AVAILABLE DATA:

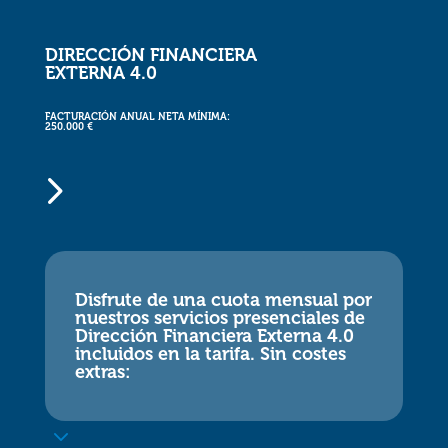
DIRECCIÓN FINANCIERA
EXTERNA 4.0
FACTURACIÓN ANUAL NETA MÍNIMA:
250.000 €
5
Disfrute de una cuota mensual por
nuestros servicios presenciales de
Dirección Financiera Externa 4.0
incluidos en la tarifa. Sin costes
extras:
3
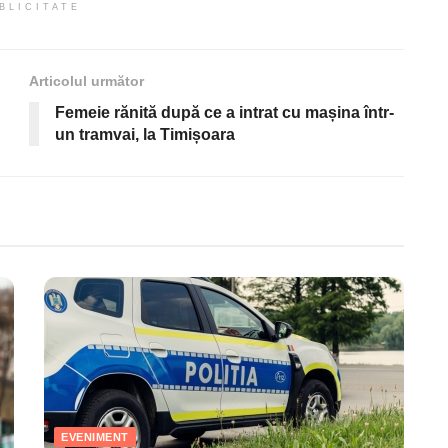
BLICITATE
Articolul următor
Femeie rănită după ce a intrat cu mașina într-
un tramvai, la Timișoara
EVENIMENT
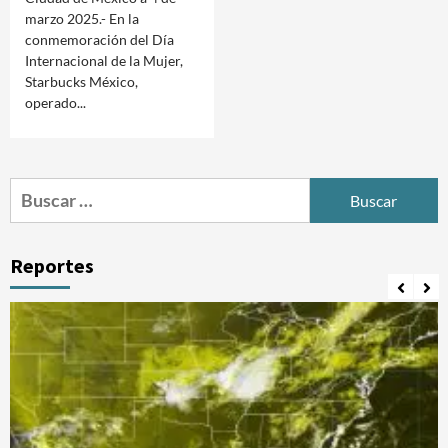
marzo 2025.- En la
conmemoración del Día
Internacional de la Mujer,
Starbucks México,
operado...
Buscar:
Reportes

...

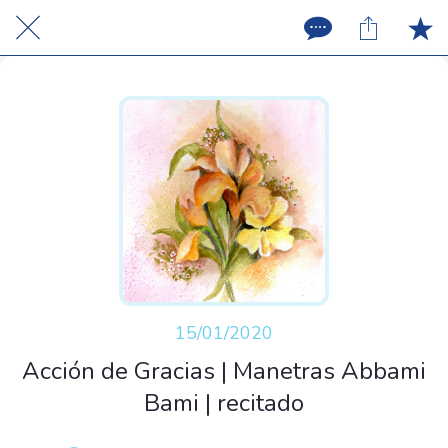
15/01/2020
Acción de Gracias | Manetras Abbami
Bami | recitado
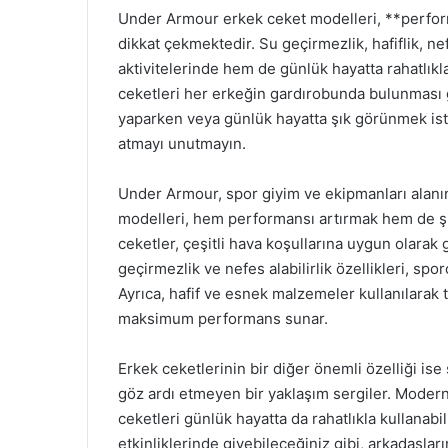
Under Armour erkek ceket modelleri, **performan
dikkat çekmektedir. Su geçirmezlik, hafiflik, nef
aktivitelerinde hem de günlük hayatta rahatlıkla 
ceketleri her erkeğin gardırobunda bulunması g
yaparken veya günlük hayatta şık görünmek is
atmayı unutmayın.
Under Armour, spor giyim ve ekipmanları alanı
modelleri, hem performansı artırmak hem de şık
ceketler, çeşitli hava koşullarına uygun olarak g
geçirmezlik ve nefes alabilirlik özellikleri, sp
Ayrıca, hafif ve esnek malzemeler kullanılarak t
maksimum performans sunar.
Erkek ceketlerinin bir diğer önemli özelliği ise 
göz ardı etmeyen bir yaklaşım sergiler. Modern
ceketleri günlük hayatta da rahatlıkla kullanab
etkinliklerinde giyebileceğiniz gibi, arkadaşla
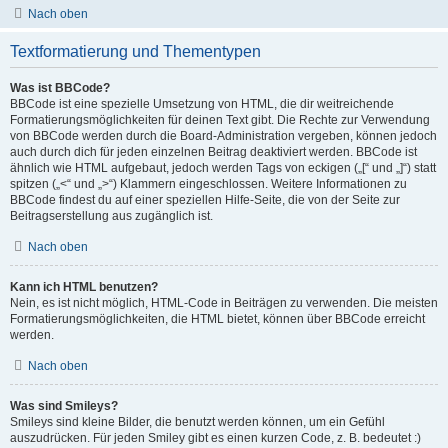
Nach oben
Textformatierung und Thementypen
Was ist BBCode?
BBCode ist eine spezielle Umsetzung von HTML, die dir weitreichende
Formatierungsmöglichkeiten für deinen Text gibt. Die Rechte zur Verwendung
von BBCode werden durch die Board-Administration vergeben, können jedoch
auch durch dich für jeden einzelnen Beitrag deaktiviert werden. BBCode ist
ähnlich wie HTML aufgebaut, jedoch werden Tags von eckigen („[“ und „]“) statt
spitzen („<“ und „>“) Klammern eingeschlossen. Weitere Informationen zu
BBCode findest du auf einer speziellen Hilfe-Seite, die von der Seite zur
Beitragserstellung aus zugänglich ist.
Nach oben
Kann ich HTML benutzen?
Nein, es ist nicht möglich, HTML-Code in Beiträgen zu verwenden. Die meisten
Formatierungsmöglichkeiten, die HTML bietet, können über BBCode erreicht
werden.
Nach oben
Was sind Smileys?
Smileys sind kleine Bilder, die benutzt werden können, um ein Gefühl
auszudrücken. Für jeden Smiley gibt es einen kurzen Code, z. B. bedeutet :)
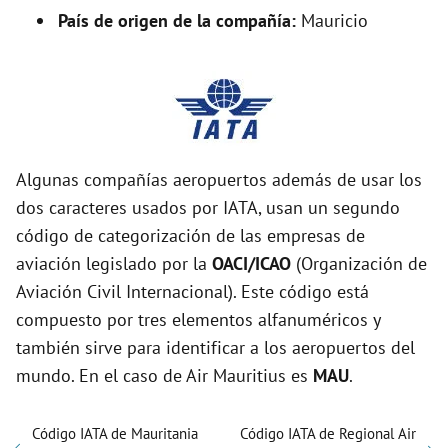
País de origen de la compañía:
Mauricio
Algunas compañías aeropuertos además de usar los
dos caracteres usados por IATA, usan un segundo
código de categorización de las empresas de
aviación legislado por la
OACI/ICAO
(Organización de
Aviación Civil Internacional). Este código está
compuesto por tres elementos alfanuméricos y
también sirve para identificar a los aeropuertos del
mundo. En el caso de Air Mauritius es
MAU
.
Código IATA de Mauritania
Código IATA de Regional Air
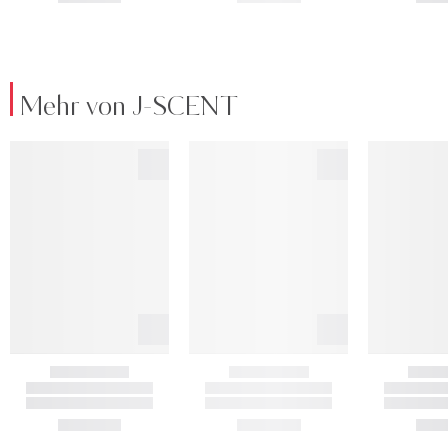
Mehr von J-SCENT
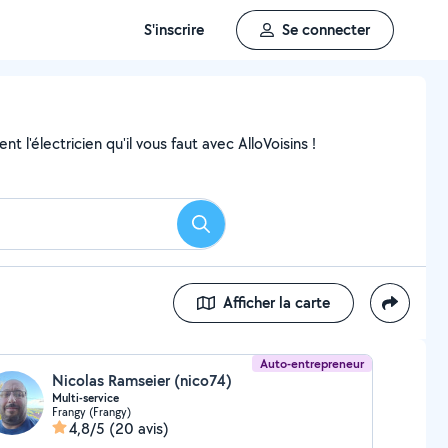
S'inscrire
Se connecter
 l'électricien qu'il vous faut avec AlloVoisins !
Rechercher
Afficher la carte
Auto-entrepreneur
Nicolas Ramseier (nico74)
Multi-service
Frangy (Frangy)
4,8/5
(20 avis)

PROBLEM TO WORK ON: Look through the entries above and list every line containing "jeden".

EXERCISE ANSWER:
auch durch dich für jeden einzelnen Beitrag deaktiviert werden. BBCode ist
auszudrücken. Für jeden Smiley gibt es einen kurzen Code, z. B. bedeutet :)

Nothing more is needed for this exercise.